T8 is the interface between the SCEF and the SCS/AS. SCEF exposed network services can be accessed by SCS/AS through APIs over T8 interface. In the indirect model, the SCS and the Application Server hosting Application(s) can be collocated.
For the roaming scenario, the MTC-IWF shall have the connection with HSS and SMS-SC within the home network only as shown in the Figure 4.2-1b.
The Service Capability Exposure Function (SCEF) is the key entity within the 3GPP architecture for service capability exposure that provides a means to securely expose the services and capabilities provided by 3GPP network interfaces. In standalone MTC-IWF deployment, MTC-IWF functionality (e.g. T4 triggering) is made available to the SCS/AS via the Tsp interface. In certain deployments, the MTC-IWF may be co-located with the SCEF in which case MTC-IWF functionality is exposed to the SCS/AS via T8 interface (i.e. API). In deployments where MTC-IWF is not co-located with SCEF, interactions between MTC-IWF and SCEF are left up to the implementation.
The trust domain (see Figure 4.2-2) cover entities that are protected by adequate network domain security. The entities and interfaces within the trust domain may all be within one operator's control, or some may be controlled by a trusted business partner which has a trust relationship with the operator e.g. another operator or a 3rd party. The security requirements for the trust domain are out of scope of this specification.

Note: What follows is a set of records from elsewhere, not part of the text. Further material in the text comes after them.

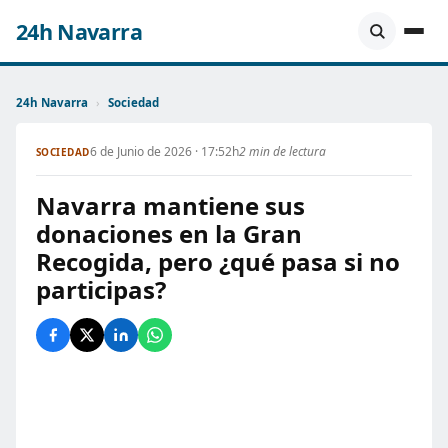
24h Navarra
24h Navarra
›
Sociedad
6 de Junio de 2026 · 17:52h
2 min de lectura
SOCIEDAD
Navarra mantiene sus
donaciones en la Gran
Recogida, pero ¿qué pasa si no
participas?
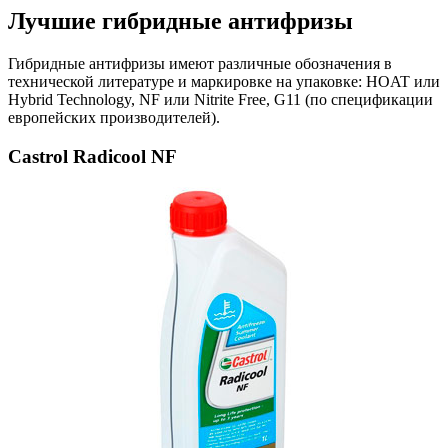
Лучшие гибридные антифризы
Гибридные антифризы имеют различные обозначения в
технической литературе и маркировке на упаковке: HOAT или
Hybrid Technology, NF или Nitrite Free, G11 (по спецификации
европейских производителей).
Castrol Radicool NF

When the SCEF belongs to a trusted business partner of the HPLMN, it is still seen as an HPLMN entity by other HPLMN or VPLMN functional entities invoked by the SCEF (e.g. HSS, MME).
Applications operating in the trust domain may require only a subset of functionalities (e.g. authentication, authorization, etc.) provided by the SCEF. Applications operating in the trust domain can also access network entities (e.g. PCRF), wherever the required 3GPP interface(s) are made available, directly without the need to go through the SCEF.
The Interworking SCEF (IWK-SCEF) is optional. When deployed, the IWK-SCEF is located in the VPLMN as shown in the Figure 4.2-1b.